Conférence thérapeutique annuelle CHDI sur la maladie de Huntington - 2è jour  
La 17ème conférence thérapeutique annuelle de la Fondation CHDI s'est tenue au début du mois de mars 2022. Voici le compte-rendu du deuxième jour.
Mis en ligne le 23 mars 2022  

Cette troisième session de la conférence thérapeutique de la Fondation CHDI aborde les approches innovantes pour des thérapies dans le cadre de la maladie de Huntington.

Des approches innovantes pour des thérapies MH

Le premier intervenant est le Dr. Beverly L Davidson de l’Hôpital pour enfants de Philadelphia et de l’Université de Pennsylvanie qui a présenté ses travaux sur l’amélioration des thérapies géniques pour la maladie de Huntington.

L’amélioration des thérapies géniques pour la MH

Le laboratoire du Dr. Davidson travaille sur la mise au point de thérapies géniques afin de traiter des maladies génétiques, comme la maladie de Huntington.
Elle s’est concentrée sur la partie du gène huntingtin à cibler et sur la meilleure façon d’administrer des médicaments au cerveau.
Les chercheurs veulent s’assurer qu’ils le font aussi efficacement que possible.
Comme évoqué dans les précédentes sessions, il existe des petits fragments toxiques de la huntingtine au début du code, exon 1.
Le laboratoire Davidson s’attache à s’assurer que cette partie du gène huntingtin est ciblée par les thérapies qu’il développe.

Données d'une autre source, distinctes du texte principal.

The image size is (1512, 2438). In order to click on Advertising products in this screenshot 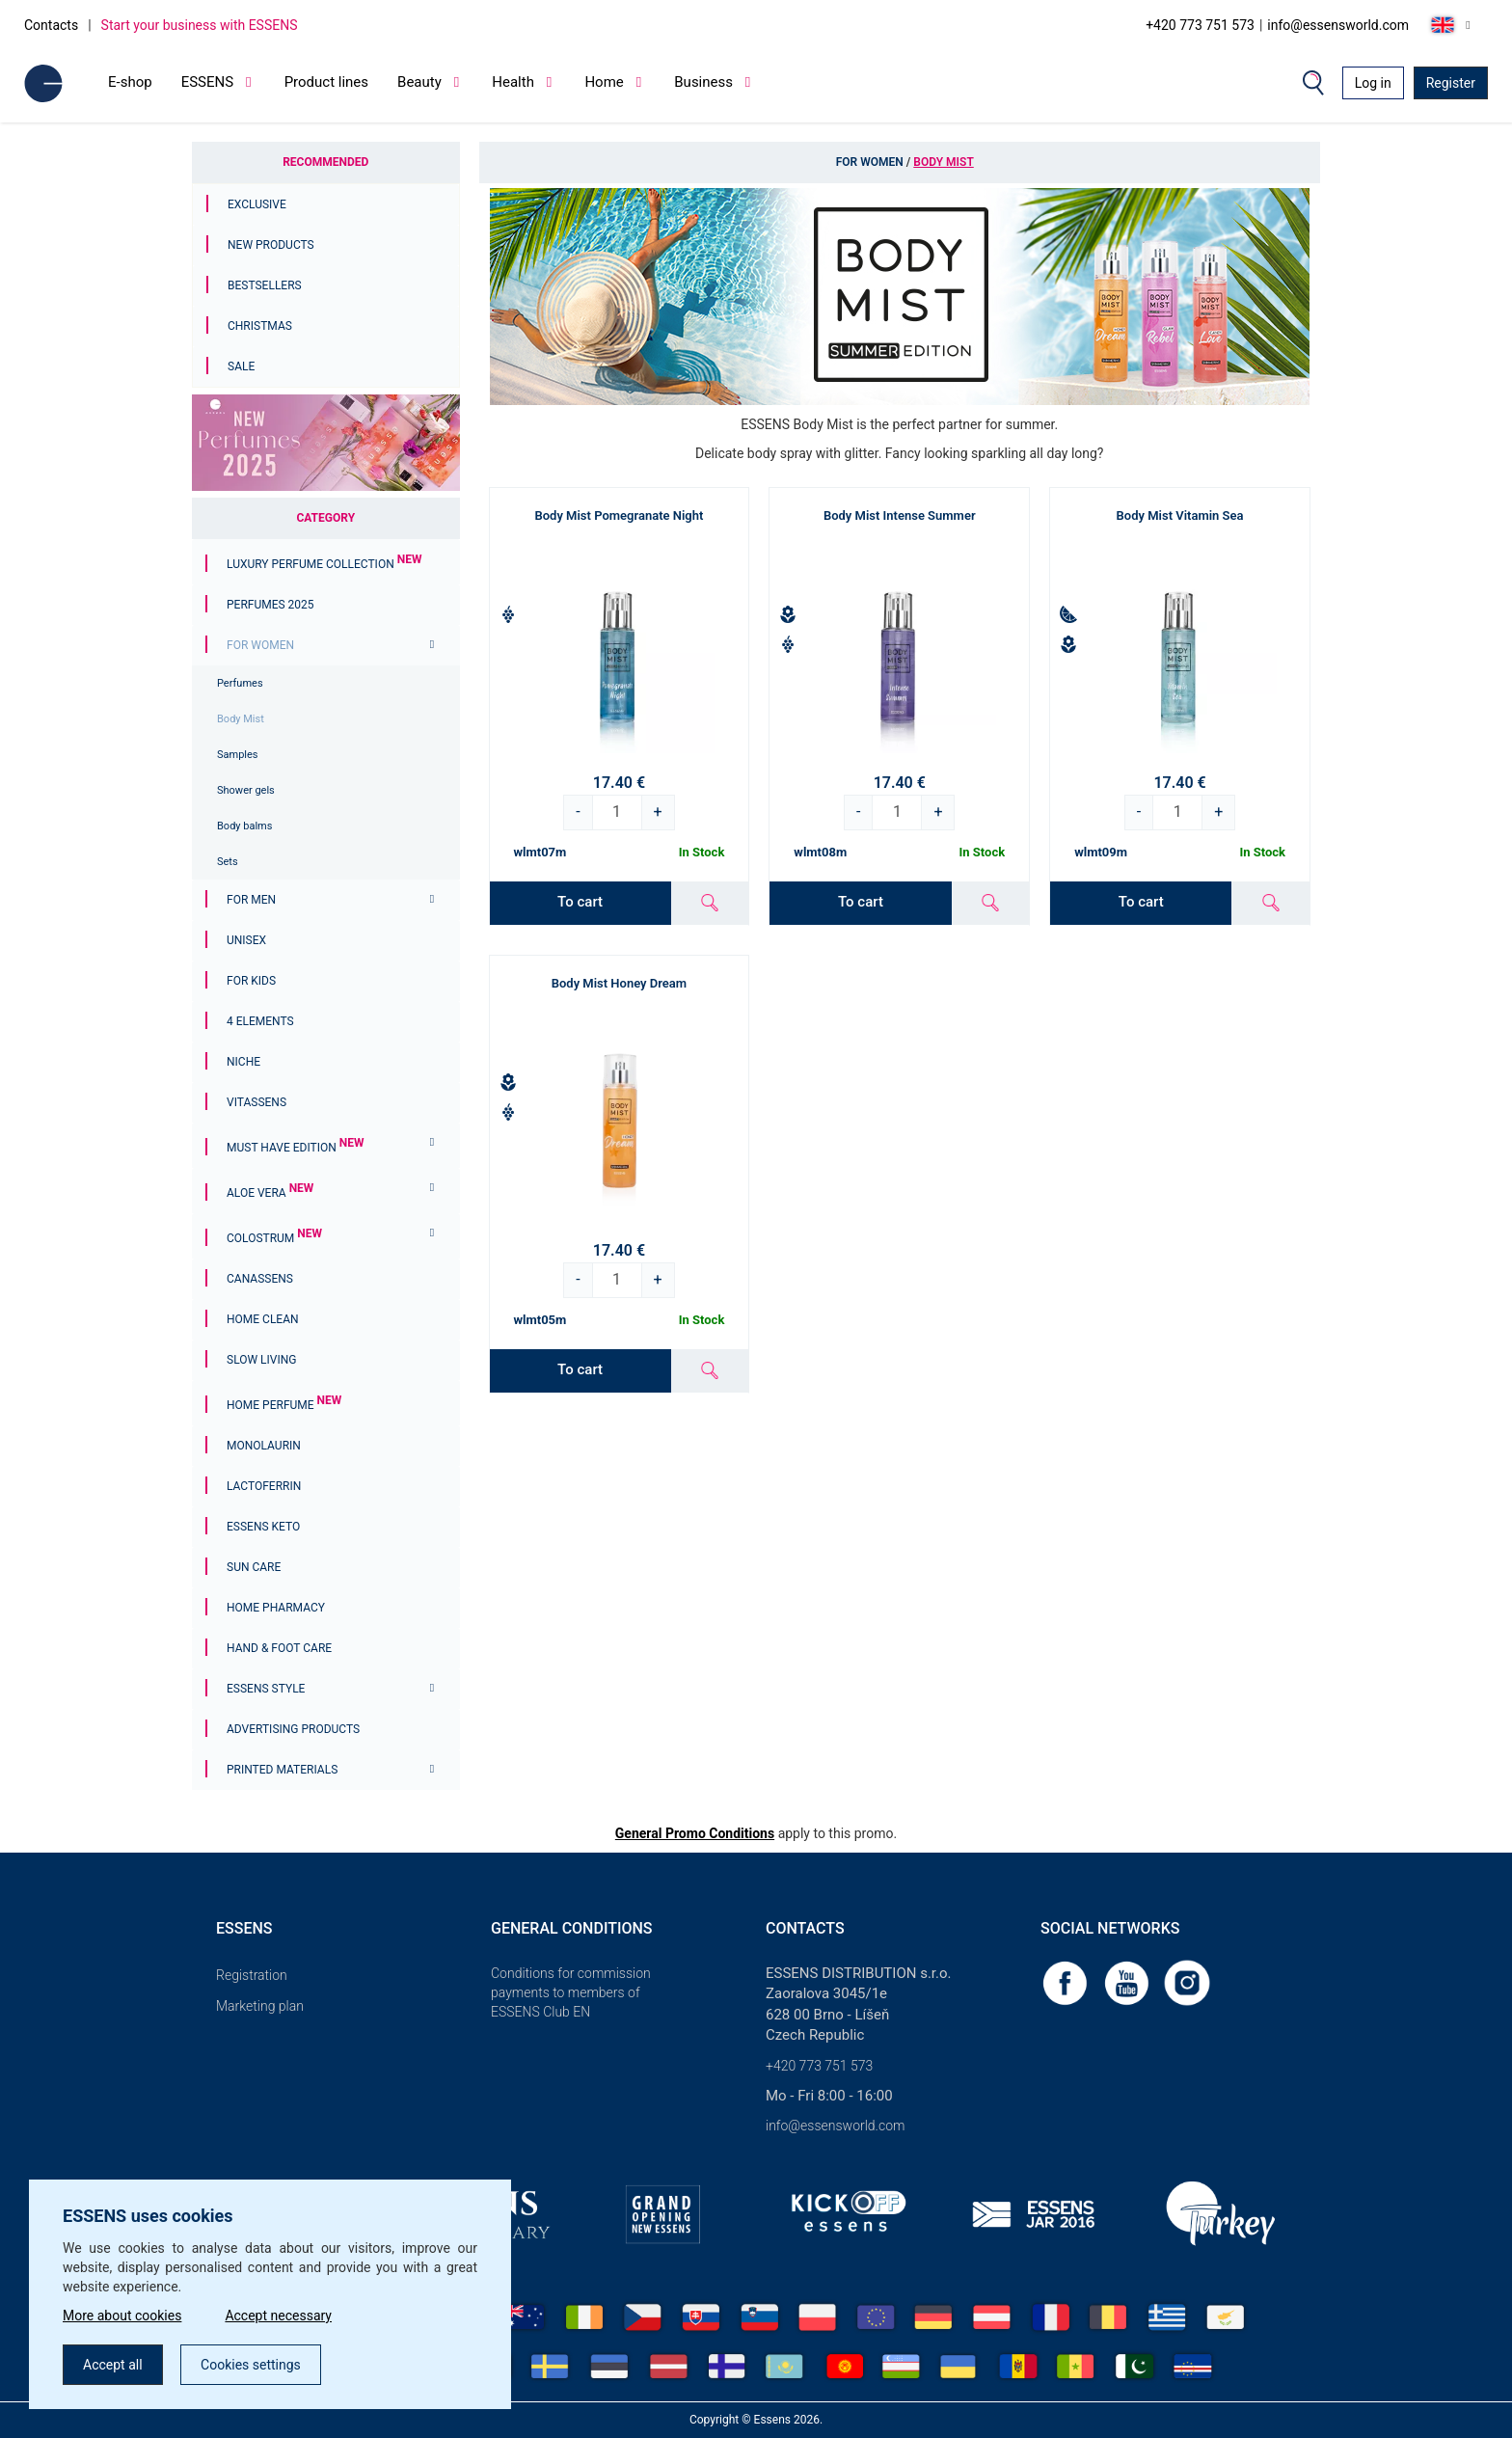 , I will do `click(293, 1729)`.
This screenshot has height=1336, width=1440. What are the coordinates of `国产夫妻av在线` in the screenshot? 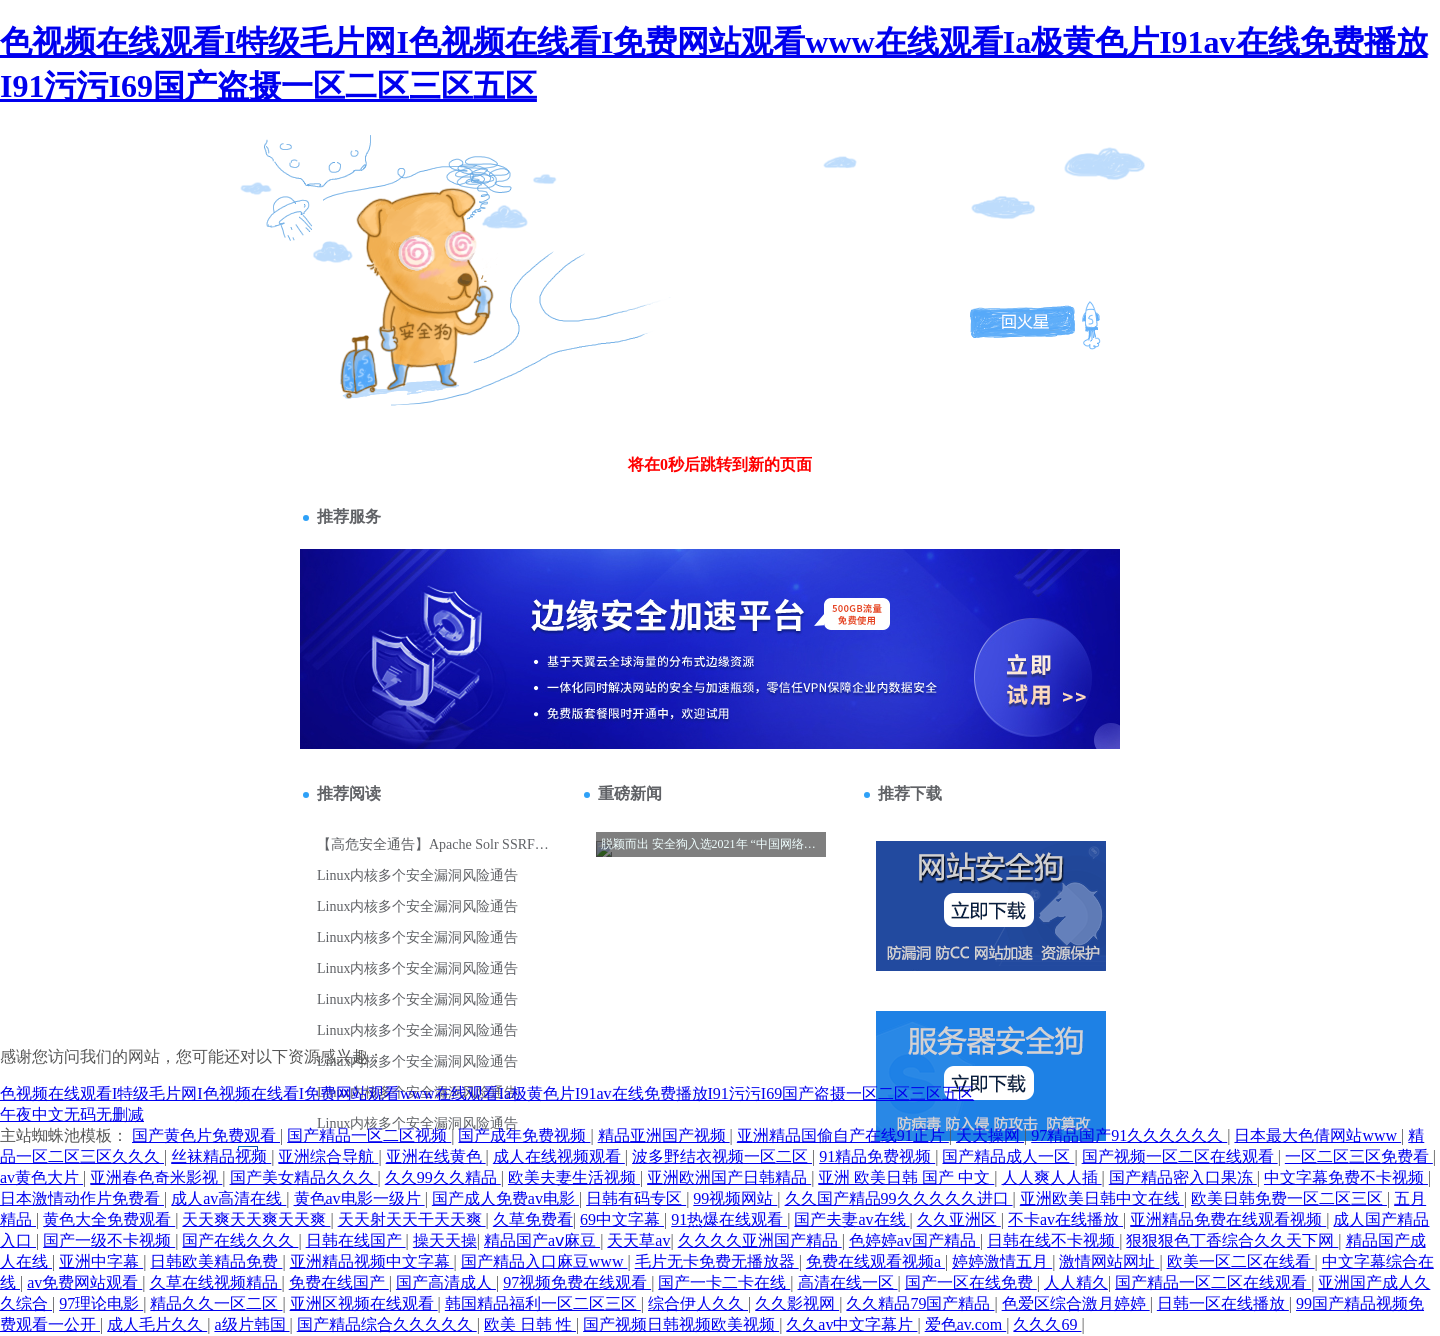 It's located at (851, 1219).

Celui-ci travaille avec la technologie CRISPR – il s’agit d’un outil très précis qui peut modifier des lettres spécifiques dans le code ADN.
Le laboratoire vise à tirer parti de signatures génétiques uniques, appelées SNPs (« snips »), qui ciblent le gène hungtintin expansé.
En utilisant cette approche, les chercheurs identifient les SNPs qui se trouvent uniquement sur la protéine huntingtine expansée, ce qui permet à leurs potentielles thérapies de cibler spécifiquement uniquement la huntingtine nocive, laissant la huntingtine "normale" seule.
Ils ont montré, chez un modèle murin MH, que leur outil CRISPR réduisait les taux de la protéine huntigtine d’environ 50% - les chercheurs pensent que l'on doit réduire la huntingtine afin d’améliorer les symptômes MH.

Le laboratoire Davidson s’est ensuite concentré sur la façon d’améliorer l’administration de ces outils aux cellules.
Ils veulent s’assurer qu’ils sont efficaces et sans danger.
Ils ont utilisé une astuce génétique soignée pour permettre un réglage précis des niveaux d’expression du gène que l’on peut considérer comme un variateur (Article du 4 octobre 2021).   

Ce variateur moléculaire pourrait être vraiment puissant pour la recherche MH – il pourrait permettre un contrôle précis des taux de la huntingtine, il atteint les bons endroits dans le cerveau, et quitte rapidement le corps de la souris après avoir cessé d’être administré.
Le laboratoire Davidson a maintenant affiné cet outil afin de l’utiliser chez des modèles MH et a montré qu’il peut affiner les taux de la huntingtine – plus il traite de médicament avec, plus le variateur faiblit.

A l’avenir, ils se concentrent sur l’amélioration de la façon dont est délivré cet outil CRISPR et du test de celui-ci chez d’autres types d’animaux, en ce compris les singes.
Ils ont administré cet outil à des singes par injection dans la colonne vertébrale et ont constaté que même de très faibles doses ont atteint de nombreuses parties différentes dans le cerveau, en ce compris celle la plus affectée par la MH.

Dans l’ensemble, le laboratoire Davidson a développé un nouvel outil très intéressant qui cible uniquement la copie huntingtine expansée et peut atteindre de nombreuses parties du cerveau.
Cela se produit même à faibles doses et peut être contrôlé avec précision.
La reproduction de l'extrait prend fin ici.